How does CQL client know the tablet leader, for any query?

yugabyte cluster has 2 regions, 3 AZs, 6 node architecture.

4 nodes in central region,
2 nodes in east region

Node1 (Master, TServer) US-east
Node2 (Master, TServer) US-central-1
Node3 (TServer) US-central-1
Node4 (TServer) US-east
Node5 (Master, TServer) US-central-2 (Leader)
Node6 (TServer) US-central-2

Application is running in central region.

Application is using YCQL driver(yugabyte gocql client) that is currently configured to send SQL queries to Node2(only)


As mentioned here:
In many cases, this forwarding will be purely local, because both CQL and Redis Cluster clients are capable of sending requests to the right server and avoiding an additional network hop.

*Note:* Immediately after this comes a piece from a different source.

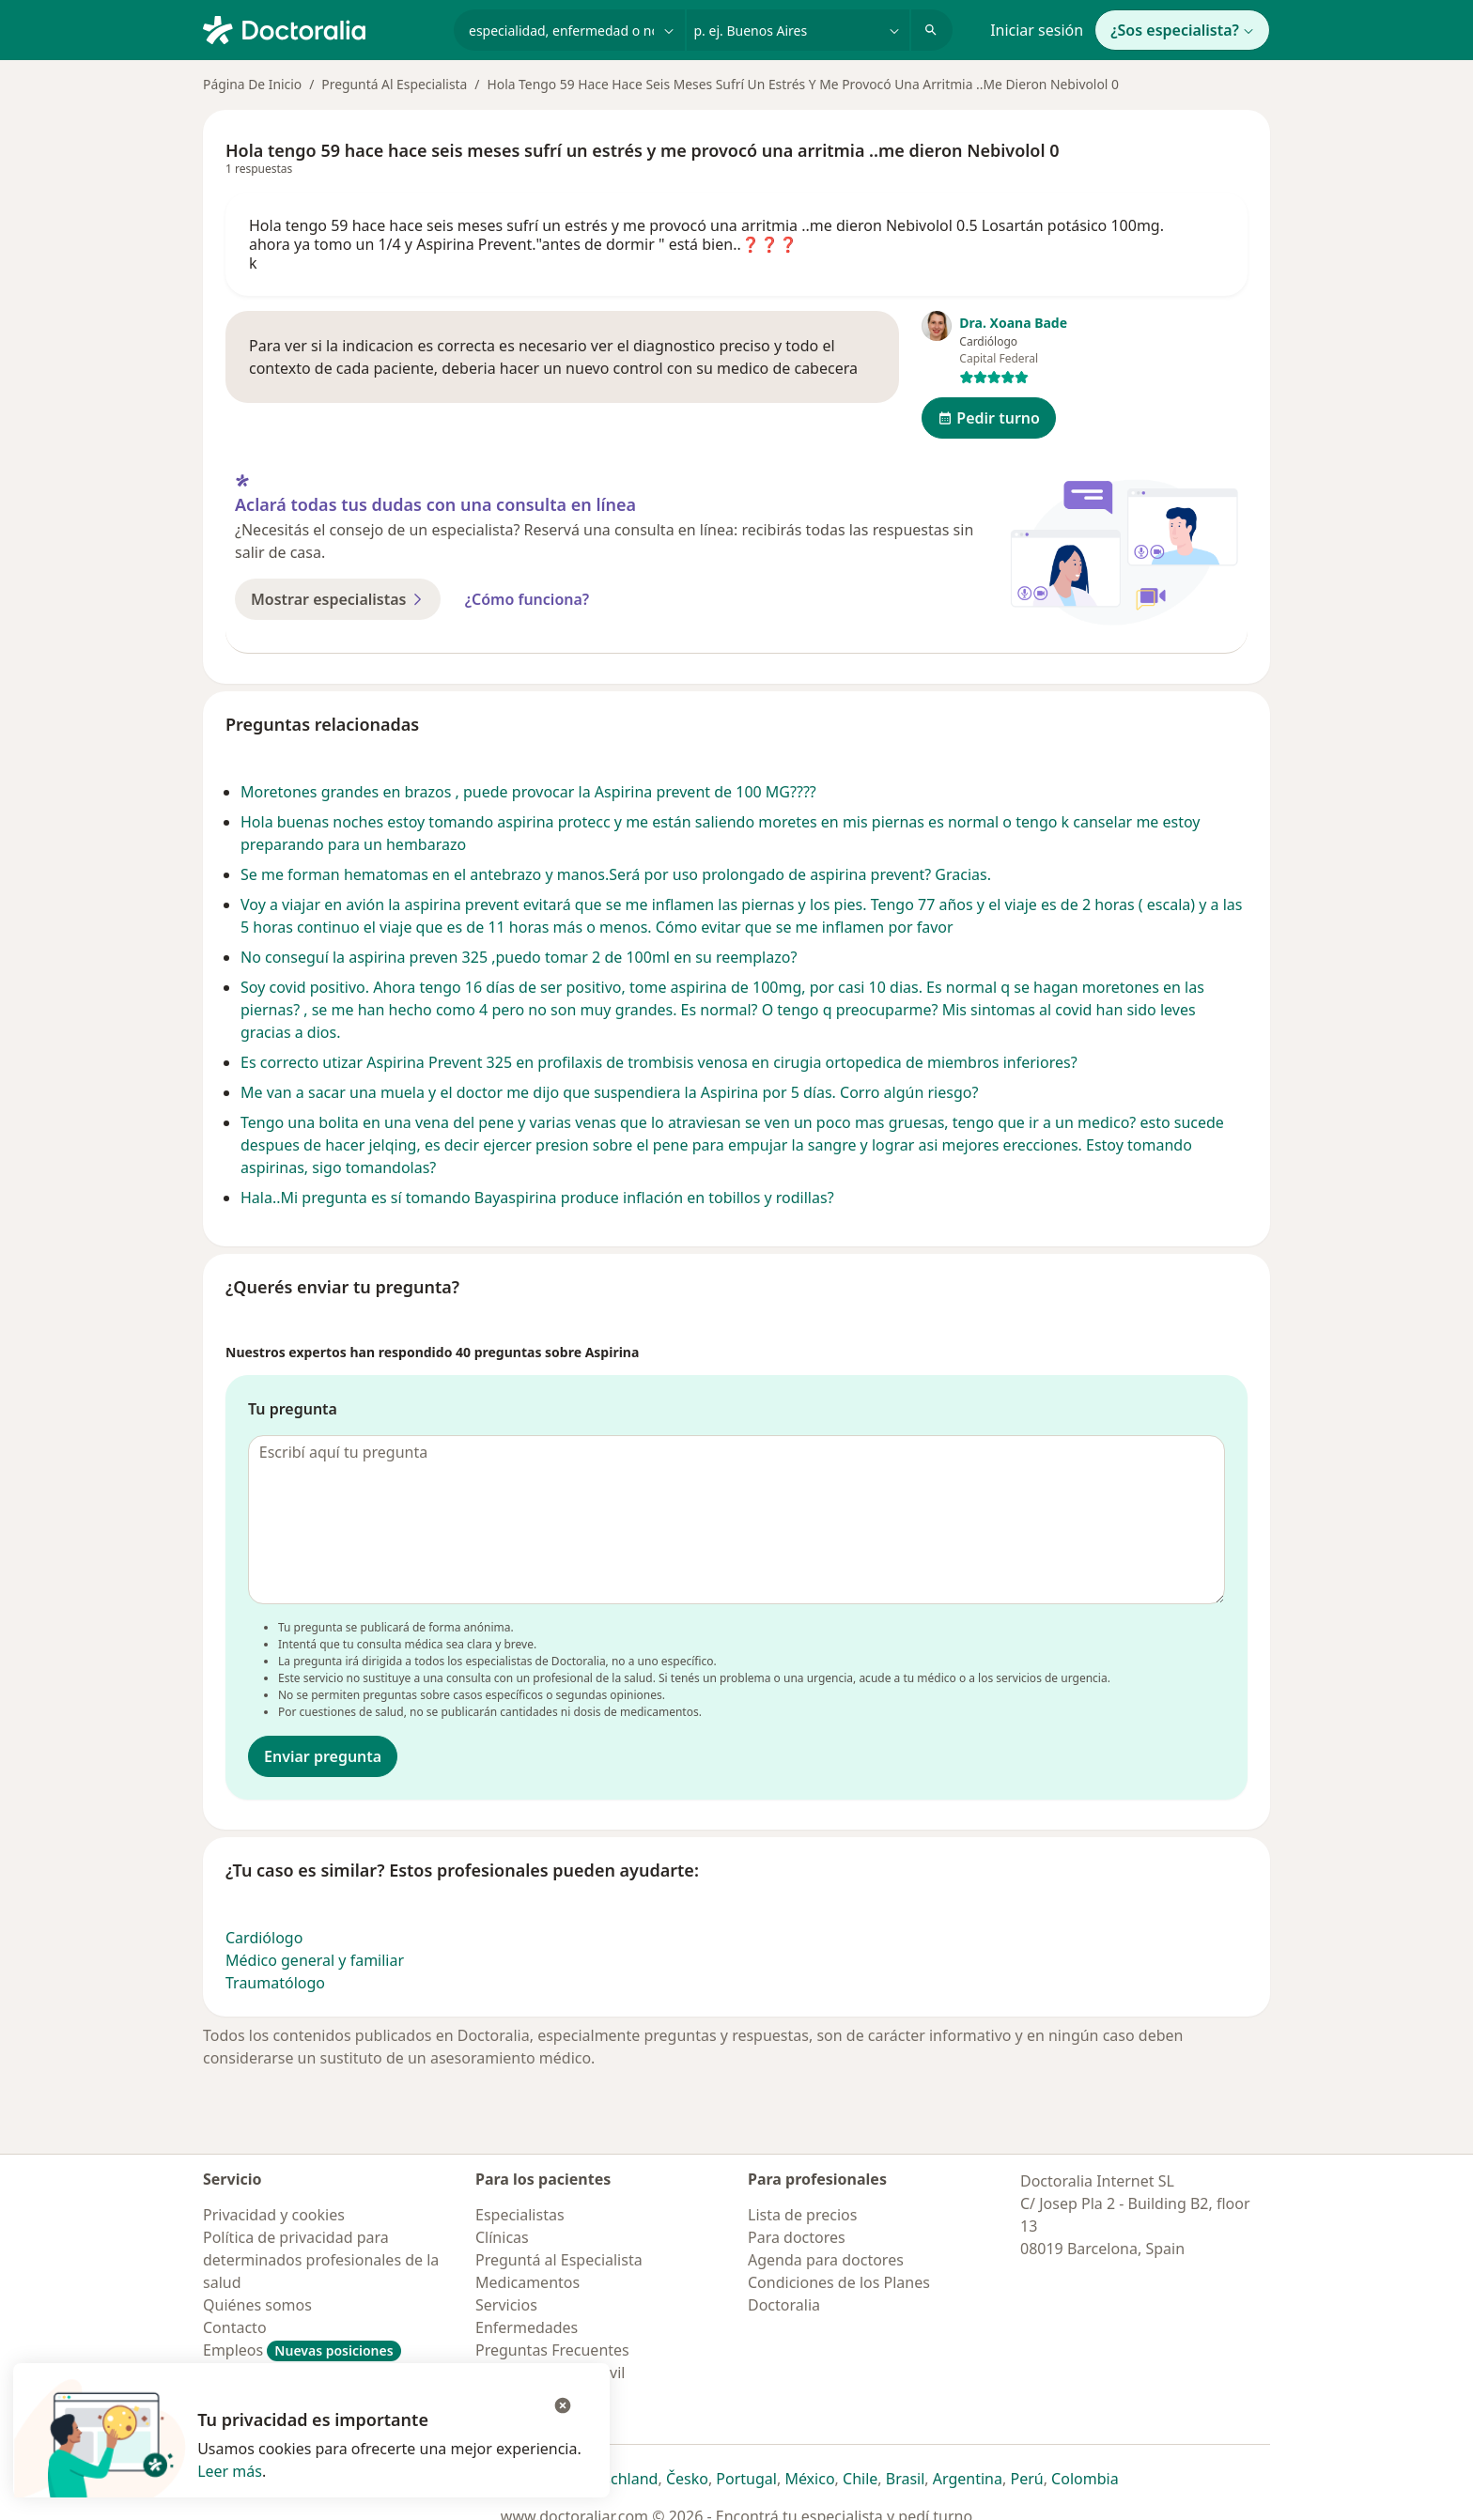  I want to click on Política de privacidad para determinados profesionales de la salud, so click(321, 2260).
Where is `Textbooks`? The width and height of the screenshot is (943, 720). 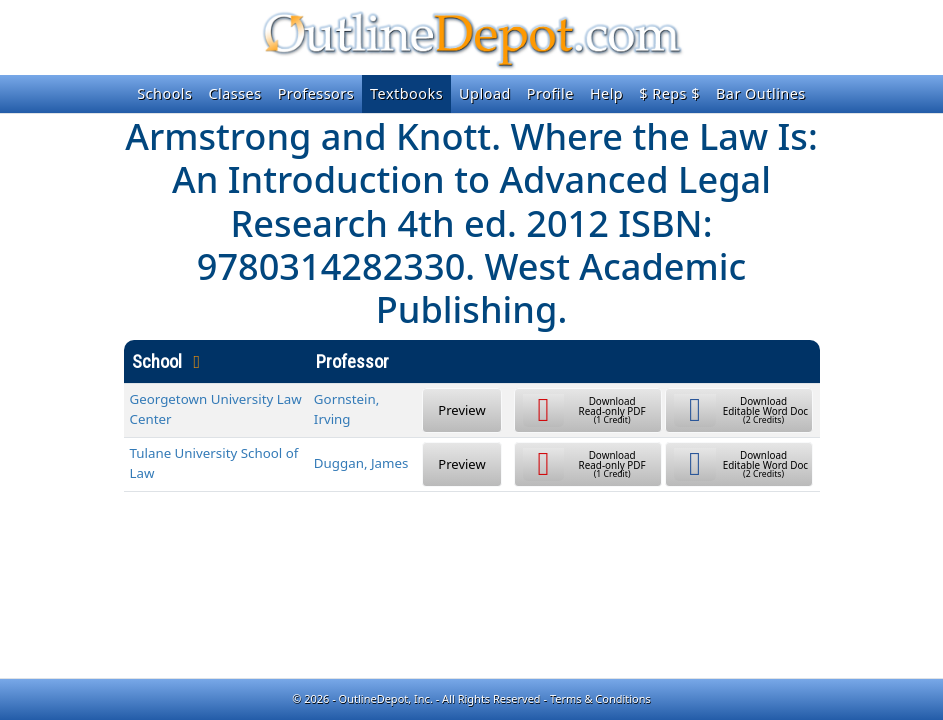 Textbooks is located at coordinates (406, 93).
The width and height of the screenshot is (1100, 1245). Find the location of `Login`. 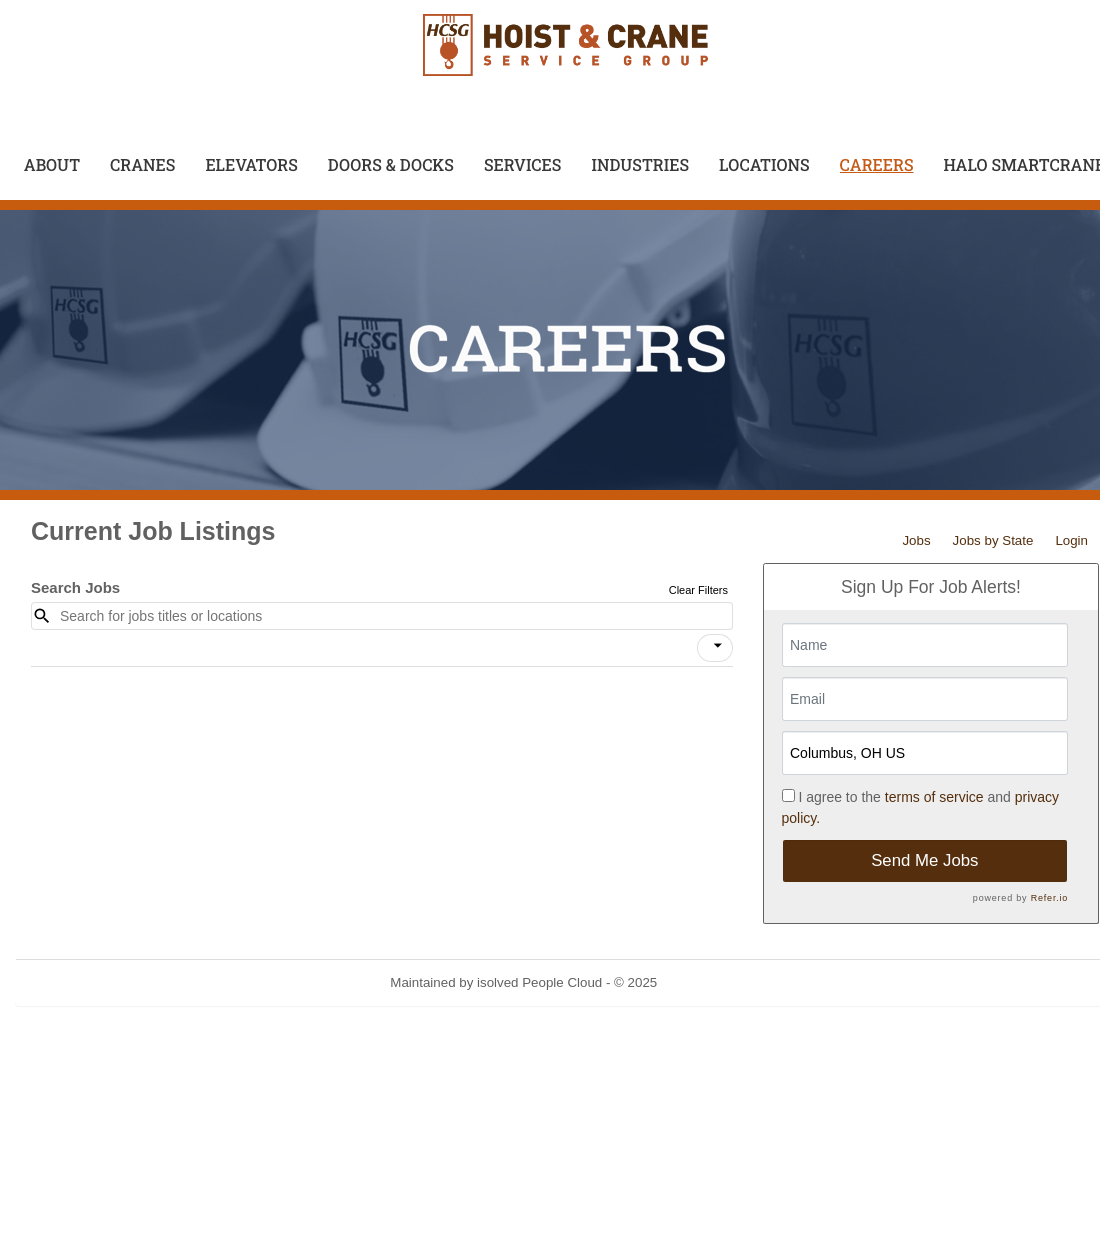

  1. Is the above statement about CQL client referring to yugabyte gocql client? here it mentions: “The driver can route queries to nodes that hold data replicas based on partition key (preferring local DC).”

    How can a driver know, which tablet server to send the request?

  2. if yes, does connection configuration of YCQL driver having connections with all 4 nodes(in central region), makes the client driver capable of knowing the correct tablet server, to send query? improving the query response time

  3. if yes, Hoes YCQL driver know, which is the right tablet server to send query request(INSERT/UPDATE/SELECT)?

Note that Leader here is, I’m guessing, for yb-master-leader (where there can be only 1 node).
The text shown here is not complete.